When we assert extensionality, though, Nat -> Nat can no longer be inhabited
by mere algorithms, though. In an extensional theory, Nat -> Nat is a quotient
of the set of algorithms. And then we have only a few options:
1) serialize/Church-Turing violates the quotient
2) serialize/Church-Turing computes extensional equality of algorithms, and
chooses a single 'source code' representation for each equivalence class
3) It is impossible for two different pieces of source code to compute the
same function (so serialize {e} => e is valid because there is no e' /= e
such that forall x. {e} x = {e'} x)
*) ...
2 is, I think, impossible, and 3 is simply false, so the choice is 1, meaning
that ITT + a Church-Turing that actually computes cannot be consistently
extended with extensionality. And it is this that I care about, and what I was
referring to in the mail you replied to:
- Intensional type theory can be consistently extended to extensional type
theory.
- serialize is anti-extensional (similar to the way impredicative Set
and injective type constructors are anti-classical).
And it is this consistent extension that I care about. And, going back to my
library example, the reason to care about this is abstraction. I want clients
of my library to program to the abstraction of my code as functions, not as
algorithms/source code, because that allows me leeway to tweak the algorithms
as I see fit, so long as they compute the same function.

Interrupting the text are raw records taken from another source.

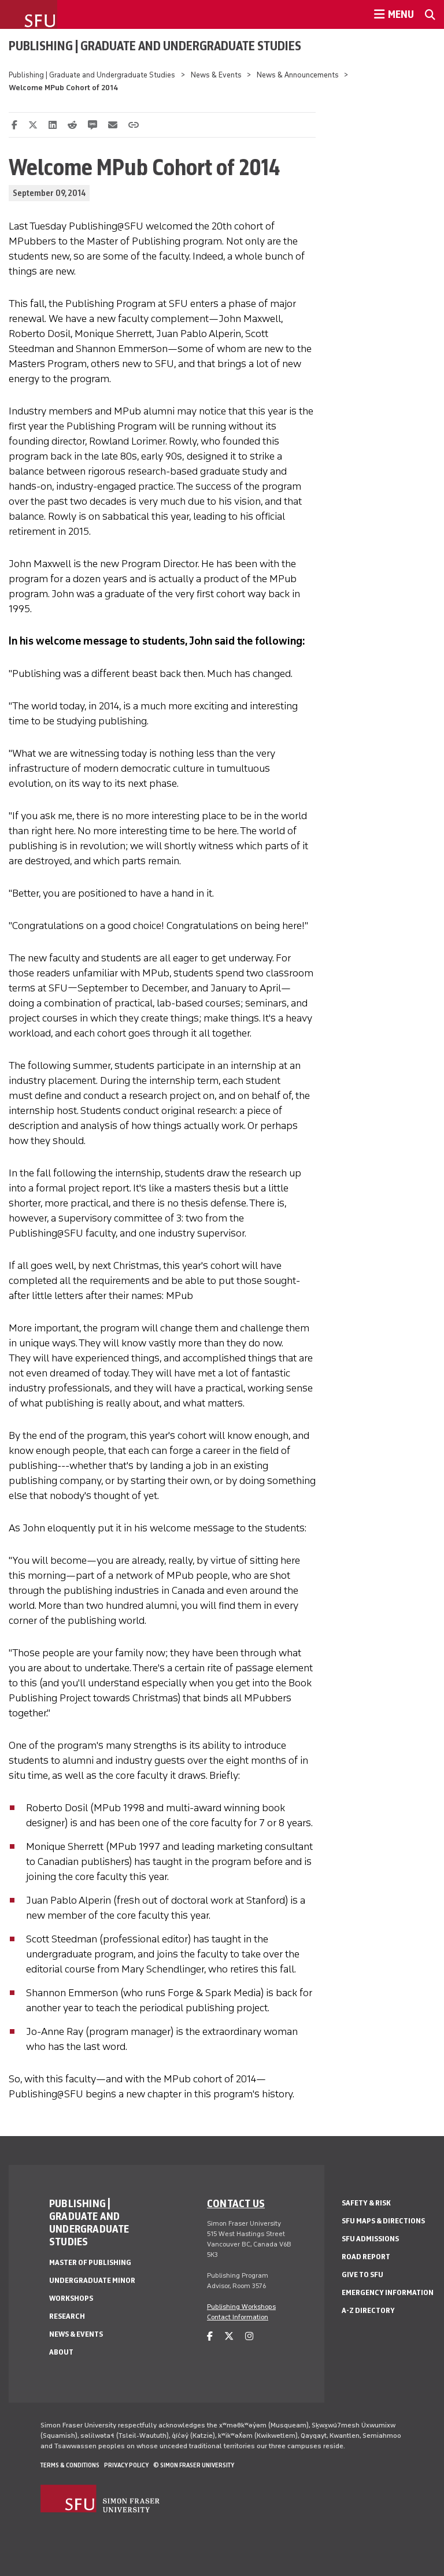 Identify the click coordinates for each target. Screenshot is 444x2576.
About (61, 2352)
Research (67, 2316)
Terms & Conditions (69, 2465)
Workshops (71, 2298)
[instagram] (249, 2336)
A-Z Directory (368, 2310)
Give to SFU (362, 2274)
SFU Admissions (370, 2239)
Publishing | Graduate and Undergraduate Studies (155, 46)
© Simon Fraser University (193, 2465)
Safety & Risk (366, 2203)
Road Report (366, 2257)
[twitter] (229, 2336)
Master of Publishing (90, 2262)
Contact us (236, 2203)
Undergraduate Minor (92, 2280)
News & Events (216, 75)
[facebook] (210, 2336)
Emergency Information (388, 2292)
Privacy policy (126, 2465)
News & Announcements (298, 75)
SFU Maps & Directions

And, for that matter, the compiler can do this kind of mucking around with
algorithms. I think it's a big deal if, to enable optimization of a function,
we have to prove that all code in our program treats it extensionally (I don't
believe the compiler can do it, currently, barring serialize simply not being
used; and say goodbye to separate compilation).
> [1]Actaully the realizer for serialize is *weaker* that this axioms. The
> realizer for serialize would be (Nat -> Nat) -> IO Nat instead of (Nat ->
> Nat) -> Nat, so should have less impact that the Church-Turing axiom.
I have no problem with serialize :: (Nat -> Nat) -> IO Nat. The problem is
with (Nat -> Nat) -> Nat. The former can respect the quotient in question via
IO hand waving. Perhaps this distinction is frivolous, but it seems wrong to
make the language in general anti-extensional when it could instead be put
inside the sin bin. My quarrel is more with, "let's dump out the sin bin and
just be careful."
-- Dan
[*] I have seen a paper about a type theory with quotients that has a
function:
choose : T / R -> T
such that:
choose (squish x) => x
but it was meticulously designed to allow that in ways that I don't really
remember, so I'm going to pretend it doesn't exist at the moment.